TSWS: What are the kind of things that inspire you to write?
Narratives. There's really got to be a beginning, middle and end. A lot of my songs are kind of “sad/funny” songs because life kind of seems like a tragi-comedy, so it feels like songs that walk that line are really reflecting something very human. I like irony. Also, I just like words, so sometimes I come up with a pun or an image and I want to dissect it in a song.
TSWS: What's next for you as an artist?
I’m currently shopping some demos to a few record labels with the hopes of recording an EP in the next couple months, and of course once the things clear up, playing live as much as possible, hopefully as an opener while I’m building the ol’ fanbase. :)
TSWS: What do you love most about doing what you do?
The job security….
But actually, I just love sharing music with people.

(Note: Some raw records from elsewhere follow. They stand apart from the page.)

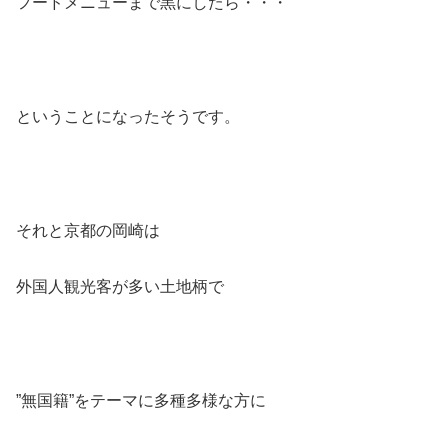
フードメニューまで黒にしたら・・・
ということになったそうです。
それと京都の岡崎は
外国人観光客が多い土地柄で
”無国籍”をテーマに多種多様な方に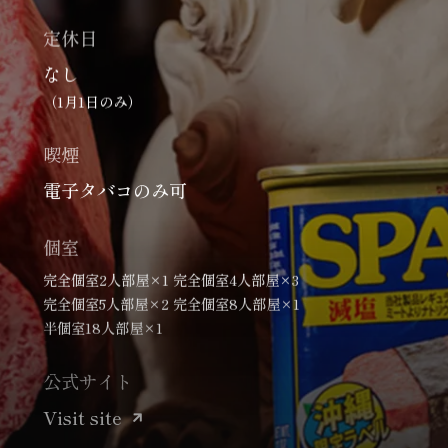
定休日
なし
（1月1日のみ）
喫煙
電子タバコのみ可
個室
完全個室2人部屋×1 完全個室4人部屋×3
完全個室5人部屋×2 完全個室8人部屋×1
半個室18人部屋×1
公式サイト
Visit site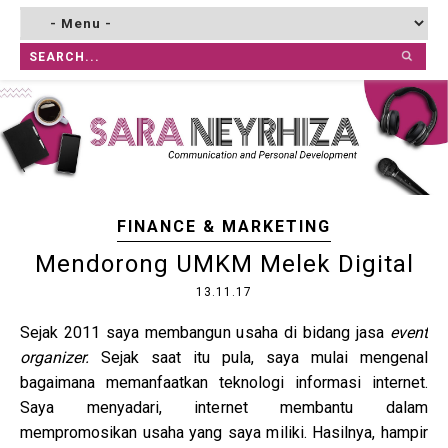
FINANCE & MARKETING
Mendorong UMKM Melek Digital
13.11.17
Sejak 2011 saya membangun usaha di bidang jasa
event
organizer.
Sejak saat itu pula, saya mulai mengenal
bagaimana memanfaatkan teknologi informasi internet.
Saya menyadari, internet membantu dalam
mempromosikan usaha yang saya miliki. Hasilnya, hampir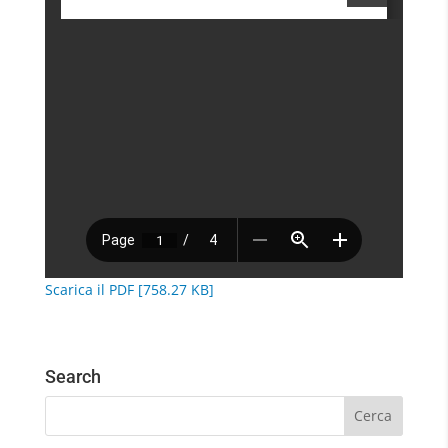
Scarica il PDF [758.27 KB]
Search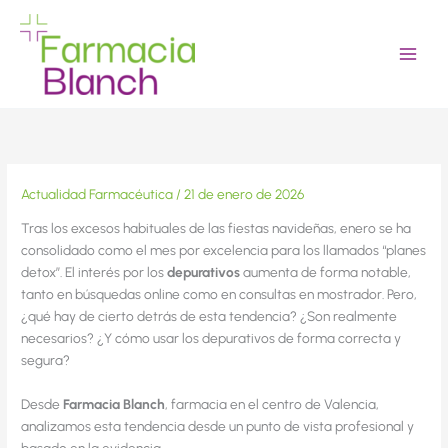
Ir
al
contenido
Actualidad Farmacéutica
/
21 de enero de 2026
Tras los excesos habituales de las fiestas navideñas, enero se ha
consolidado como el mes por excelencia para los llamados “planes
detox”. El interés por los
depurativos
aumenta de forma notable,
tanto en búsquedas online como en consultas en mostrador. Pero,
¿qué hay de cierto detrás de esta tendencia? ¿Son realmente
necesarios? ¿Y cómo usar los depurativos de forma correcta y
segura?
Desde
Farmacia Blanch
, farmacia en el centro de Valencia,
analizamos esta tendencia desde un punto de vista profesional y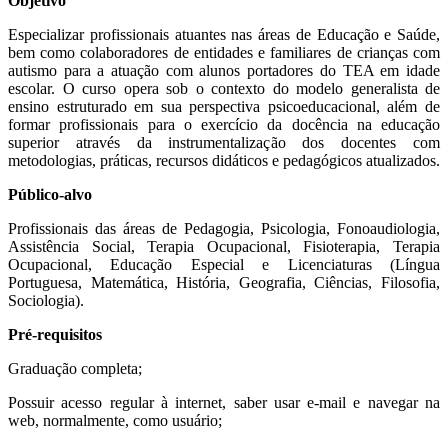
Objetivo
Especializar profissionais atuantes nas áreas de Educação e Saúde,
bem como colaboradores de entidades e familiares de crianças com
autismo para a atuação com alunos portadores do TEA em idade
escolar. O curso opera sob o contexto do modelo generalista de
ensino estruturado em sua perspectiva psicoeducacional, além de
formar profissionais para o exercício da docência na educação
superior através da instrumentalização dos docentes com
metodologias, práticas, recursos didáticos e pedagógicos atualizados.
Público-alvo
Profissionais das áreas de Pedagogia, Psicologia, Fonoaudiologia,
Assistência Social, Terapia Ocupacional, Fisioterapia, Terapia
Ocupacional, Educação Especial e Licenciaturas (Língua
Portuguesa, Matemática, História, Geografia, Ciências, Filosofia,
Sociologia).
Pré-requisitos
Graduação completa;
Possuir acesso regular à internet, saber usar e-mail e navegar na
web, normalmente, como usuário;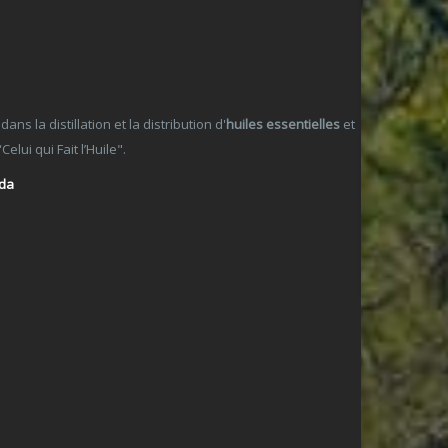
 la distillation et la distribution d'
huiles essentielles
et
lui qui Fait l’Huile".
ada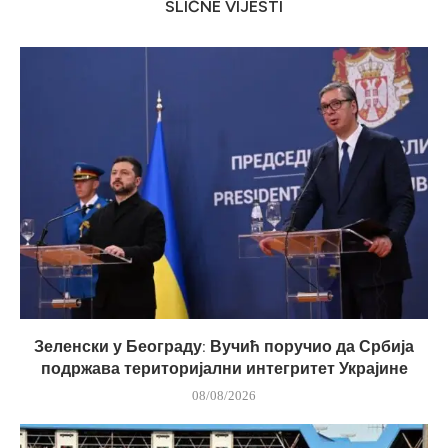
SLIČNE VIJESTI
Зеленски у Београду: Вучић поручио да Србија
подржава територијални интегритет Украјине
08/08/2026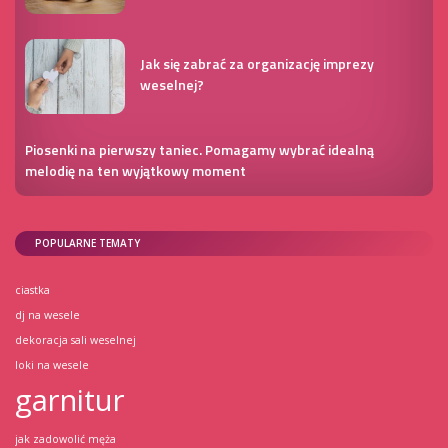
Jak się zabrać za organizację imprezy
weselnej?
Piosenki na pierwszy taniec. Pomagamy wybrać idealną
melodię na ten wyjątkowy moment
POPULARNE TEMATY
ciastka
dj na wesele
dekoracja sali weselnej
loki na wesele
garnitur
jak zadowolić męża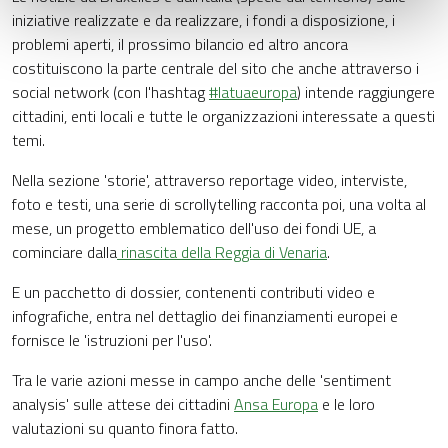
iniziative realizzate e da realizzare, i fondi a disposizione, i
problemi aperti, il prossimo bilancio ed altro ancora
costituiscono la parte centrale del sito che anche attraverso i
social network (con l'hashtag
#latuaeuropa
) intende raggiungere
cittadini, enti locali e tutte le organizzazioni interessate a questi
temi.
Nella sezione 'storie', attraverso reportage video, interviste,
foto e testi, una serie di scrollytelling racconta poi, una volta al
mese, un progetto emblematico dell'uso dei fondi UE, a
cominciare dalla
rinascita della Reggia di Venaria
.
E un pacchetto di dossier, contenenti contributi video e
infografiche, entra nel dettaglio dei finanziamenti europei e
fornisce le 'istruzioni per l'uso'.
Tra le varie azioni messe in campo anche delle 'sentiment
analysis' sulle attese dei cittadini
Ansa Europa
e le loro
valutazioni su quanto finora fatto.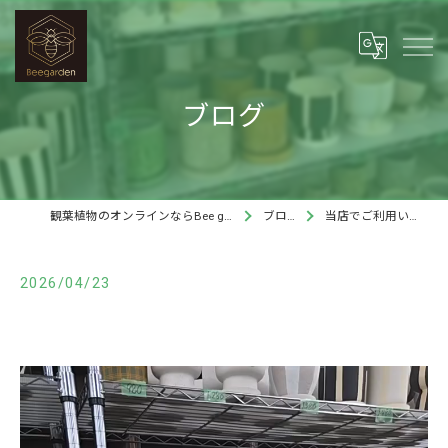
ブログ
観葉植物のオンラインならBee garden
ブログ
当店でご利用いただ…
2026/04/23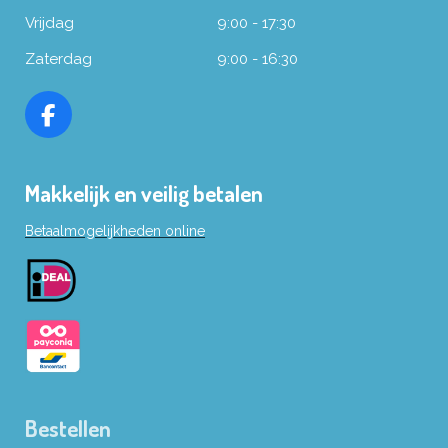
Vrijdag
9:00 - 17:30
Zaterdag
9:00 - 16:30
F
a
c
Makkelijk en veilig betalen
e
b
Betaalmogelijkheden online
o
o
k
Bestellen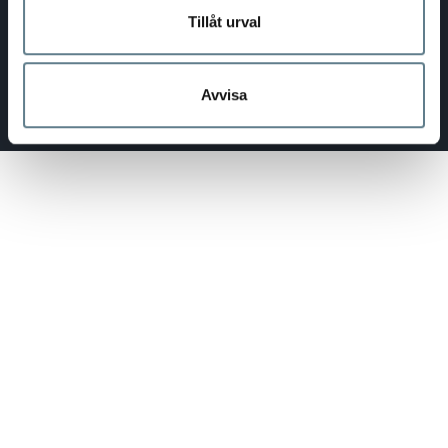
Tillåt urval
Avvisa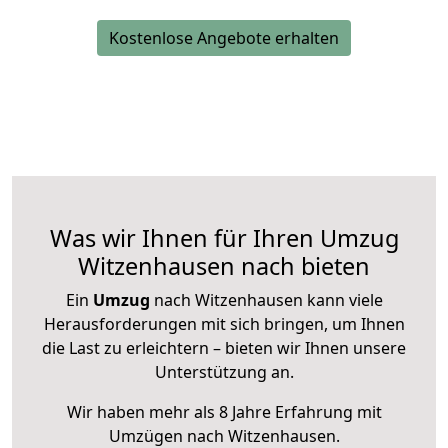
Kostenlose Angebote erhalten
Was wir Ihnen für Ihren Umzug
Witzenhausen nach bieten
Ein
Umzug
nach Witzenhausen kann viele
Herausforderungen mit sich bringen, um Ihnen
die Last zu erleichtern – bieten wir Ihnen unsere
Unterstützung an.
Wir haben mehr als 8 Jahre Erfahrung mit
Umzügen nach
Witzenhausen
.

Ideas are hard to capture and communicate, so the fact that music is this miracle tool that helps us connect our brains to each other is the coolest thing in the world to participate in. Plus, sometimes you just gotta spend a couple days doing 12 part harmony with yourself, yah know?
TSWS: Before we go, what would you like to say to fans of the music?
“If you listen to my music, as far as I’m concerned, you are a god amongst men and I tremble before you in gratitude. I love you all collectively and individually, and make sure to call me so I know you got home safe.”